#### [Task directions]
Transcribe the data exactly. Leave nothing out.

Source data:
★ ★ ★ ★ ★
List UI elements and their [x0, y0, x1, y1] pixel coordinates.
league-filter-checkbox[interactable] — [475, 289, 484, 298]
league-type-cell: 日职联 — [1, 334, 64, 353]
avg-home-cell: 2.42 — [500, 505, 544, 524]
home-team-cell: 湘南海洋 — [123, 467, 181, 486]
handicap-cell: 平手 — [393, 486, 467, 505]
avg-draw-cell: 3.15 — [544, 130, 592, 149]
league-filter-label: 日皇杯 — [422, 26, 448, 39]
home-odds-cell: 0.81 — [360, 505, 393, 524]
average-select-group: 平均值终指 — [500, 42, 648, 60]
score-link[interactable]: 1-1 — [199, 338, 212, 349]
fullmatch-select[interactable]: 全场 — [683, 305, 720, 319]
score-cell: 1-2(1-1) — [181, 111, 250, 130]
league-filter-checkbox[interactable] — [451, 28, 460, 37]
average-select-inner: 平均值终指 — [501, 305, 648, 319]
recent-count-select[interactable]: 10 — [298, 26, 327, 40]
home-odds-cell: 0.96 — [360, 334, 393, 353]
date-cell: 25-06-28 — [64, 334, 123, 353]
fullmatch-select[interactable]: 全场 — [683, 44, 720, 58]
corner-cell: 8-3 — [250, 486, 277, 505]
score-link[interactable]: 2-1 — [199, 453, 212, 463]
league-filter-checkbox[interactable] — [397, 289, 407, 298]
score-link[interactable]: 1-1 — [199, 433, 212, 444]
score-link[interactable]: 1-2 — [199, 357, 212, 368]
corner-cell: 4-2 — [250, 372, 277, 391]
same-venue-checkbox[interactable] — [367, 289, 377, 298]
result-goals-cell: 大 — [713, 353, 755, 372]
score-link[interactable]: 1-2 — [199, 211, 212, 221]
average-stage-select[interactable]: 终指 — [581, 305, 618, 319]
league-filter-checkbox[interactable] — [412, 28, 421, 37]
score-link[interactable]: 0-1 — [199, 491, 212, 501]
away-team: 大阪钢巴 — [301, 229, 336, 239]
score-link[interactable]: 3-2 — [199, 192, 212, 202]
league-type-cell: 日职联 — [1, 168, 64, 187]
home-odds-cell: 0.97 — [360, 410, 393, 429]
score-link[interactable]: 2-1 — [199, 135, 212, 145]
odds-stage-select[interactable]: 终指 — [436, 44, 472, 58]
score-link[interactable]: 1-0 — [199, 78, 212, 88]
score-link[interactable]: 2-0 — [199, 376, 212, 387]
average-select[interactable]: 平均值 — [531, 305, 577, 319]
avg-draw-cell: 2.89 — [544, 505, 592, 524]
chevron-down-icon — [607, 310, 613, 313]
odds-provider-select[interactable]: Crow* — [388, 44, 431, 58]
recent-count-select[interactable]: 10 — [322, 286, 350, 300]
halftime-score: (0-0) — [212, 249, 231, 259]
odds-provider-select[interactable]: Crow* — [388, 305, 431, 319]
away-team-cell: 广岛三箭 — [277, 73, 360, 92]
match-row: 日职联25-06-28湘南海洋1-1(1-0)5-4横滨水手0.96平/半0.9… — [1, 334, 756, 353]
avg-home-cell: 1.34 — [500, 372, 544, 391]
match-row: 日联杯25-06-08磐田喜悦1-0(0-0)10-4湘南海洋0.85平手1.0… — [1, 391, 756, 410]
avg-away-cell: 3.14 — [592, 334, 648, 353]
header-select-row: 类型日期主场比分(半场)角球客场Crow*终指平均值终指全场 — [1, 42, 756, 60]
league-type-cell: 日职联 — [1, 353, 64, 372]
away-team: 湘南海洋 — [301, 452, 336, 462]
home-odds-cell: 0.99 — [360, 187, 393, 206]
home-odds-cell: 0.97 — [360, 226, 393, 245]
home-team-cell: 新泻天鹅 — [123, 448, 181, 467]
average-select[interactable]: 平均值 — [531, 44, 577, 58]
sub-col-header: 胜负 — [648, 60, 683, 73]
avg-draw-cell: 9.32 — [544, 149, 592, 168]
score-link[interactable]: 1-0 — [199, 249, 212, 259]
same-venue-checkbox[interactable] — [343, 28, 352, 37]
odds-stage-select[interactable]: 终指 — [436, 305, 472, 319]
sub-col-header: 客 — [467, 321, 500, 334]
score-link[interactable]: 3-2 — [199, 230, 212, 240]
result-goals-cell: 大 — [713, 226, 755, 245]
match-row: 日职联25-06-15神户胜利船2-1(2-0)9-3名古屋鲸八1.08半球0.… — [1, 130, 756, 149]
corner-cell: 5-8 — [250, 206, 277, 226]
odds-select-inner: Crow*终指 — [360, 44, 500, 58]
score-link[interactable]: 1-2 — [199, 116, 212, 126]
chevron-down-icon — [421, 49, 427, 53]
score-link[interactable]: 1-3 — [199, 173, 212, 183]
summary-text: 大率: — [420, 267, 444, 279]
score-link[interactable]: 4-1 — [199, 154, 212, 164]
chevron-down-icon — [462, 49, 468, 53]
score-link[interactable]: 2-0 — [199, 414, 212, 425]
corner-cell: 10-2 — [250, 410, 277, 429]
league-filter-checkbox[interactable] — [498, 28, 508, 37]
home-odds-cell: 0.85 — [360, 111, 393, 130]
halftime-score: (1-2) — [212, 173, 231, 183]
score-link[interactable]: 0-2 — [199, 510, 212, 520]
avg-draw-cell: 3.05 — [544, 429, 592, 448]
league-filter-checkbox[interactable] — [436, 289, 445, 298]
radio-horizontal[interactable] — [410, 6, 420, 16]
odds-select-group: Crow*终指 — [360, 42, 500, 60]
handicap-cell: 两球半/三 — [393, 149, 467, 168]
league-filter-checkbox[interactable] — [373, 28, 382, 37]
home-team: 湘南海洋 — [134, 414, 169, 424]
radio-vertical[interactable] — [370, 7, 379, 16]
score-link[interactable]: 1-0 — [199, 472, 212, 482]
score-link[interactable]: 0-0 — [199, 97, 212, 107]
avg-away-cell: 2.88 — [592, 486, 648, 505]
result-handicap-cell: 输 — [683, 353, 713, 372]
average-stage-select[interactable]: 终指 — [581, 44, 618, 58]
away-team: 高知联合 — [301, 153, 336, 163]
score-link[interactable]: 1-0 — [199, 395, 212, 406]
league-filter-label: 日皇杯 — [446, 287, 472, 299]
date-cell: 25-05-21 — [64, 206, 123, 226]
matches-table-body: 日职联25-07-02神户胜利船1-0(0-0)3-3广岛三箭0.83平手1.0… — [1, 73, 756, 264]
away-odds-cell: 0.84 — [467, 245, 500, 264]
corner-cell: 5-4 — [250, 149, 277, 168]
★ ★ ★ ★ ★
#### [Your solution]
List UI elements and their [x0, y0, x1, y1] pixel coordinates.
league-filter-checkbox[interactable] — [475, 289, 484, 298]
league-type-cell: 日职联 — [1, 334, 64, 353]
avg-home-cell: 2.42 — [500, 505, 544, 524]
home-team-cell: 湘南海洋 — [123, 467, 181, 486]
handicap-cell: 平手 — [393, 486, 467, 505]
avg-draw-cell: 3.15 — [544, 130, 592, 149]
league-filter-label: 日皇杯 — [422, 26, 448, 39]
home-odds-cell: 0.81 — [360, 505, 393, 524]
average-select-group: 平均值终指 — [500, 42, 648, 60]
score-link[interactable]: 1-1 — [199, 338, 212, 349]
fullmatch-select[interactable]: 全场 — [683, 305, 720, 319]
score-cell: 1-2(1-1) — [181, 111, 250, 130]
league-filter-checkbox[interactable] — [451, 28, 460, 37]
average-select-inner: 平均值终指 — [501, 305, 648, 319]
recent-count-select[interactable]: 10 — [298, 26, 327, 40]
home-odds-cell: 0.96 — [360, 334, 393, 353]
date-cell: 25-06-28 — [64, 334, 123, 353]
fullmatch-select[interactable]: 全场 — [683, 44, 720, 58]
corner-cell: 8-3 — [250, 486, 277, 505]
score-link[interactable]: 2-1 — [199, 453, 212, 463]
league-filter-checkbox[interactable] — [397, 289, 407, 298]
score-link[interactable]: 1-1 — [199, 433, 212, 444]
score-link[interactable]: 1-2 — [199, 357, 212, 368]
corner-cell: 4-2 — [250, 372, 277, 391]
same-venue-checkbox[interactable] — [367, 289, 377, 298]
result-goals-cell: 大 — [713, 353, 755, 372]
score-link[interactable]: 1-2 — [199, 211, 212, 221]
average-stage-select[interactable]: 终指 — [581, 305, 618, 319]
league-filter-checkbox[interactable] — [412, 28, 421, 37]
score-link[interactable]: 0-1 — [199, 491, 212, 501]
away-team: 大阪钢巴 — [301, 229, 336, 239]
score-link[interactable]: 3-2 — [199, 192, 212, 202]
league-type-cell: 日职联 — [1, 168, 64, 187]
home-odds-cell: 0.97 — [360, 410, 393, 429]
score-link[interactable]: 2-1 — [199, 135, 212, 145]
odds-stage-select[interactable]: 终指 — [436, 44, 472, 58]
score-link[interactable]: 1-0 — [199, 78, 212, 88]
score-link[interactable]: 2-0 — [199, 376, 212, 387]
average-select[interactable]: 平均值 — [531, 305, 577, 319]
avg-draw-cell: 2.89 — [544, 505, 592, 524]
chevron-down-icon — [607, 310, 613, 313]
odds-provider-select[interactable]: Crow* — [388, 44, 431, 58]
recent-count-select[interactable]: 10 — [322, 286, 350, 300]
halftime-score: (0-0) — [212, 249, 231, 259]
odds-provider-select[interactable]: Crow* — [388, 305, 431, 319]
away-team-cell: 广岛三箭 — [277, 73, 360, 92]
match-row: 日职联25-06-28湘南海洋1-1(1-0)5-4横滨水手0.96平/半0.9… — [1, 334, 756, 353]
avg-home-cell: 1.34 — [500, 372, 544, 391]
match-row: 日联杯25-06-08磐田喜悦1-0(0-0)10-4湘南海洋0.85平手1.0… — [1, 391, 756, 410]
avg-away-cell: 3.14 — [592, 334, 648, 353]
header-select-row: 类型日期主场比分(半场)角球客场Crow*终指平均值终指全场 — [1, 42, 756, 60]
league-type-cell: 日职联 — [1, 353, 64, 372]
away-team: 湘南海洋 — [301, 452, 336, 462]
home-odds-cell: 0.99 — [360, 187, 393, 206]
home-odds-cell: 0.97 — [360, 226, 393, 245]
home-team-cell: 新泻天鹅 — [123, 448, 181, 467]
average-select[interactable]: 平均值 — [531, 44, 577, 58]
sub-col-header: 胜负 — [648, 60, 683, 73]
avg-draw-cell: 9.32 — [544, 149, 592, 168]
score-link[interactable]: 1-0 — [199, 249, 212, 259]
same-venue-checkbox[interactable] — [343, 28, 352, 37]
odds-stage-select[interactable]: 终指 — [436, 305, 472, 319]
sub-col-header: 客 — [467, 321, 500, 334]
score-link[interactable]: 3-2 — [199, 230, 212, 240]
result-goals-cell: 大 — [713, 226, 755, 245]
match-row: 日职联25-06-15神户胜利船2-1(2-0)9-3名古屋鲸八1.08半球0.… — [1, 130, 756, 149]
corner-cell: 5-8 — [250, 206, 277, 226]
odds-select-inner: Crow*终指 — [360, 44, 500, 58]
score-link[interactable]: 1-2 — [199, 116, 212, 126]
chevron-down-icon — [421, 49, 427, 53]
score-link[interactable]: 1-3 — [199, 173, 212, 183]
summary-text: 大率: — [420, 267, 444, 279]
score-link[interactable]: 4-1 — [199, 154, 212, 164]
chevron-down-icon — [462, 49, 468, 53]
score-link[interactable]: 2-0 — [199, 414, 212, 425]
corner-cell: 10-2 — [250, 410, 277, 429]
league-filter-checkbox[interactable] — [498, 28, 508, 37]
home-odds-cell: 0.85 — [360, 111, 393, 130]
halftime-score: (1-2) — [212, 173, 231, 183]
score-link[interactable]: 0-2 — [199, 510, 212, 520]
avg-draw-cell: 3.05 — [544, 429, 592, 448]
league-filter-checkbox[interactable] — [436, 289, 445, 298]
radio-horizontal[interactable] — [410, 6, 420, 16]
odds-select-group: Crow*终指 — [360, 42, 500, 60]
handicap-cell: 两球半/三 — [393, 149, 467, 168]
league-filter-checkbox[interactable] — [373, 28, 382, 37]
home-team: 湘南海洋 — [134, 414, 169, 424]
radio-vertical[interactable] — [370, 7, 379, 16]
score-link[interactable]: 1-0 — [199, 472, 212, 482]
score-link[interactable]: 0-0 — [199, 97, 212, 107]
avg-away-cell: 2.88 — [592, 486, 648, 505]
result-handicap-cell: 输 — [683, 353, 713, 372]
average-stage-select[interactable]: 终指 — [581, 44, 618, 58]
away-team: 高知联合 — [301, 153, 336, 163]
score-link[interactable]: 1-0 — [199, 395, 212, 406]
league-filter-label: 日皇杯 — [446, 287, 472, 299]
date-cell: 25-05-21 — [64, 206, 123, 226]
matches-table-body: 日职联25-07-02神户胜利船1-0(0-0)3-3广岛三箭0.83平手1.0… — [1, 73, 756, 264]
away-odds-cell: 0.84 — [467, 245, 500, 264]
corner-cell: 5-4 — [250, 149, 277, 168]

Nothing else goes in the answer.